Estimating Patient-Specific Glioblastoma Multiforme Growth Dynamics
Glioblastoma multiforme (GBM) is a highly aggressive malignant brain tumor with a median survival of just over one year. As observed with MRI, it has a heterogeneous morphology, but typically contains an inner, necrotic core with an outer contrast-enhancing rim and often has extensive tumor-associated edema beyond that. Previous analyses have appeared to show edema as a prognostic indicator of patient survival, however there are many different parameters that may factor into overall survival rates. Given the grim prognosis, a better understanding of GBM growth is needed to help provide more effective therapy options.

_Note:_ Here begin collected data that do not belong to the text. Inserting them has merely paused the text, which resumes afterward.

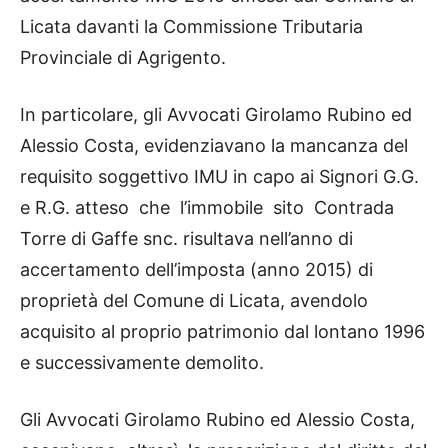
Licata davanti la Commissione Tributaria
Provinciale di Agrigento.
In particolare, gli Avvocati Girolamo Rubino ed
Alessio Costa, evidenziavano la mancanza del
requisito soggettivo IMU in capo ai Signori G.G.
e R.G. atteso che l’immobile sito Contrada
Torre di Gaffe snc. risultava nell’anno di
accertamento dell’imposta (anno 2015) di
proprietà del Comune di Licata, avendolo
acquisito al proprio patrimonio dal lontano 1996
e successivamente demolito.
Gli Avvocati Girolamo Rubino ed Alessio Costa,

Prof. Yang Kuang at Arizona State University has developed a mathematical model to estimate GBM progression. This model enables the determination of patient specific parameters such as cancer cell motility, proliferation and death rates by fitting an approximate wave profile to a tumor profile derived from patient MRIs. In this model the traveling wave speed is an indicator of how fast the cancer progresses and the wave solution shape can profile the cancer size and structure. Several test cases of MRI data of GBM patients were used to yield personalized parameterization of the model.
This novel model may enable personalized treatment design as well as determining drug dosages to ensure ideal penetration.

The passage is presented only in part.